Rechtsstaatliches Dilemma Das Parlament will Terroristen auch bei drohender Folter ausschaffen

SDA

19.3.2019 - 10:36

Thomas Minder (parteilos/SH) plädierte im Ständerat für die Ausschaffung von Terroristen in Folterstaaten.
Thomas Minder (parteilos/SH) plädierte im Ständerat für die Ausschaffung von Terroristen in Folterstaaten.
Source: KEYSTONE/ALESSANDRO DELLA VALLE

Die Schweiz darf niemanden in ein Land ausschaffen, in dem ihm Folter droht. Das Parlament will diesem Grundsatz nun eine Ausnahme für Terroristen hinzufügen – wie das verfassungsgerecht umgesetzt werden soll, ist aber unklar. 

Laut zwingendem Völkerrecht und Bundesverfassung darf niemand in einen Staat ausgeschafft werden, in dem ihm Folter droht. Nach dem Nationalrat hat nun aber auch der Ständerat für eine Ausnahmeklausel gestimmt. Mit 22 zu 18 Stimmen bei 1 Enthaltung überwies die kleine Kammer am Dienstag den Vorstoss von Nationalrat Fabio Regazzi (CVP/TI) an den Bundesrat – gegen den Willen seiner Kommission.

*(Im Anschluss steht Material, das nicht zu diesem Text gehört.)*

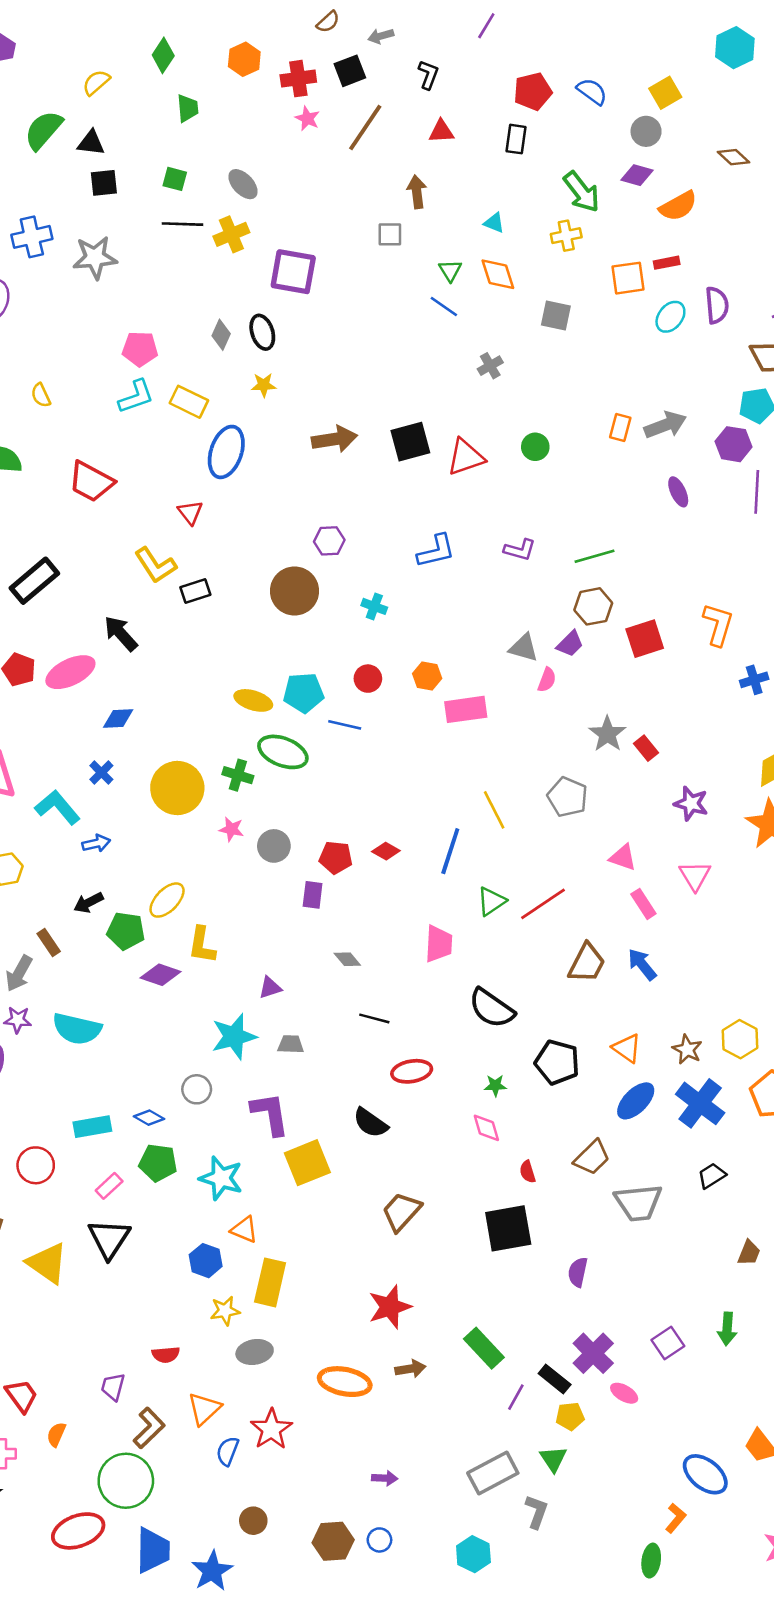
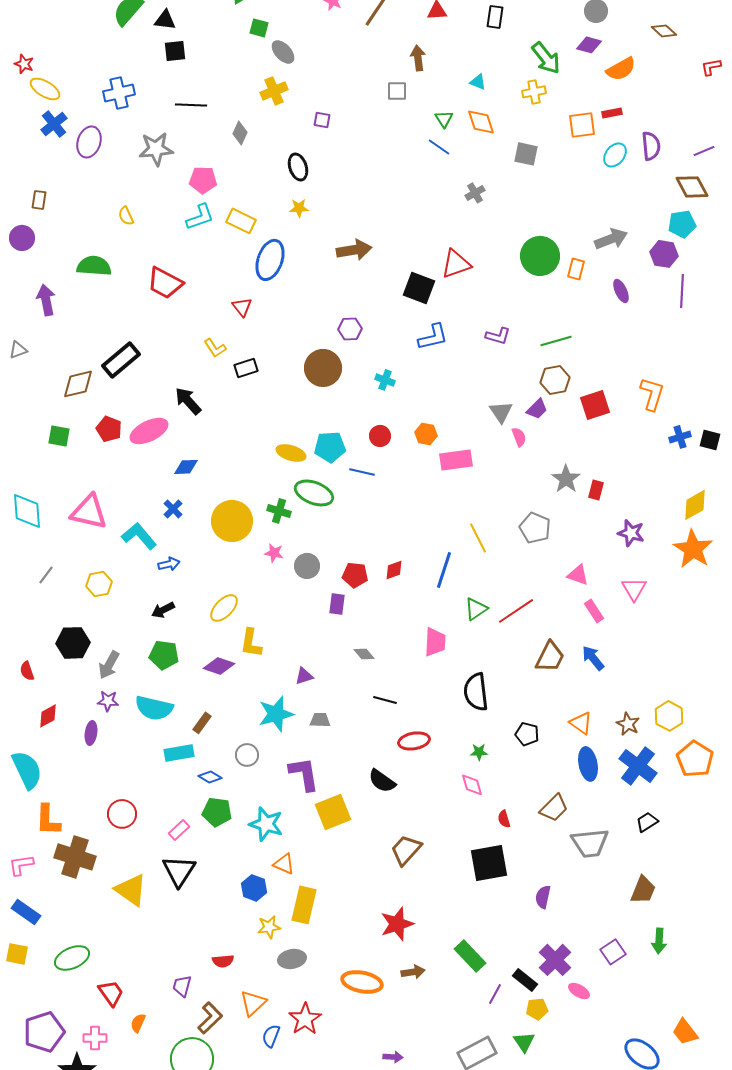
green square: (175, 179) -> (259, 28), moved
black line: (182, 224) -> (191, 105), moved
gray star: (95, 258) -> (156, 149), moved
purple square: (293, 272) -> (322, 120), size x0.5
gray diamond: (221, 335) -> (240, 133), moved
orange rectangle: (620, 427) -> (576, 269), moved
black square: (410, 442) -> (419, 288), moved, turned 36
green circle: (535, 447) -> (540, 256), moved, size x1.8
yellow L-shape: (155, 565) -> (215, 348), size x0.7
gray triangle: (524, 648) -> (501, 412), turned 40
pink semicircle: (547, 680) -> (519, 437), turned -42
red rectangle: (646, 748) -> (596, 490), turned 54
red diamond: (386, 851) -> (394, 570), turned -50
green pentagon: (126, 931) -> (164, 655), moved
brown rectangle: (49, 943) -> (202, 723), moved, turned 70
black semicircle: (492, 1008) -> (476, 692), turned 48
black pentagon: (557, 1062) -> (527, 734), size x0.7
blue ellipse: (636, 1101) -> (588, 764), turned -56
cyan rectangle: (92, 1127) -> (179, 753), moved
brown trapezoid: (749, 1253) -> (643, 890), moved, size x1.4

Die Mehrheit befand, es dürfe nicht sein, dass selbst Terroristinnen und Terroristen nicht ausgeschafft werden könnten, weil ihnen in der Heimat Folter oder die Todesstrafe drohten. Thomas Minder (parteilos/SH) argumentierte, es sei an Absurdität nicht zu übertreffen, wenn ein souveräner Staat einen Landesverweis aus völkerrechtlichen Gründen nicht vollziehen könne.

Auch Martin Schmid (FDP/GR) sprach sich für den Vorstoss aus. Er plädierte allerdings dafür, diesen innerhalb der Schranken der Bundesverfassung umzusetzen. Der Bundesrat sieht hierfür indes keinen Spielraum.

Zum Folterknecht machen

Die Gegnerinnen und Gegner warnten vergeblich vor den Folgen. Kommissionssprecherin Pascale Bruderer (SP/AG) räumte ein, dass es sich um ein Dilemma handle. Verurteilte Terroristen, die nach Verbüssung ihrer Strafe in der Schweiz blieben, stellten eine potenzielle Gefahr für die Öffentlichkeit dar. Würde die Schweiz sie ausschaffen, würde sie aber gegen das Non-Refoulement-Prinzip verstossen – und sich sich selber zum Folterknecht machen.

Andrea Caroni (FDP/AR) versicherte, er habe ein gewisses Verständnis für den Frust darüber, dass Täter nicht ausgeschafft werden könnten. Doch: Mit einer Ausweisung in Folterstaaten würde die Schweiz den Rechtsstaat verraten. «Wir foltern nicht, und wir lassen auch nicht foltern», sagte Carroni. Er rief dazu auf, die höchsten Werte nicht im blinden Eifer gegen die blinden Eiferer zu zerstören – «damit wir nicht eines Tages werden wie sie».

Andere Lösungen finden

Justizministerin Karin Keller-Sutter empfahl dem Rat ebenfalls, die Motion abzulehnen. Die Sicherheit der Bevölkerung habe oberste Priorität, sagte sie. «Wir müssen uns aber auch an die Grenzen des Rechtsstaates halten.»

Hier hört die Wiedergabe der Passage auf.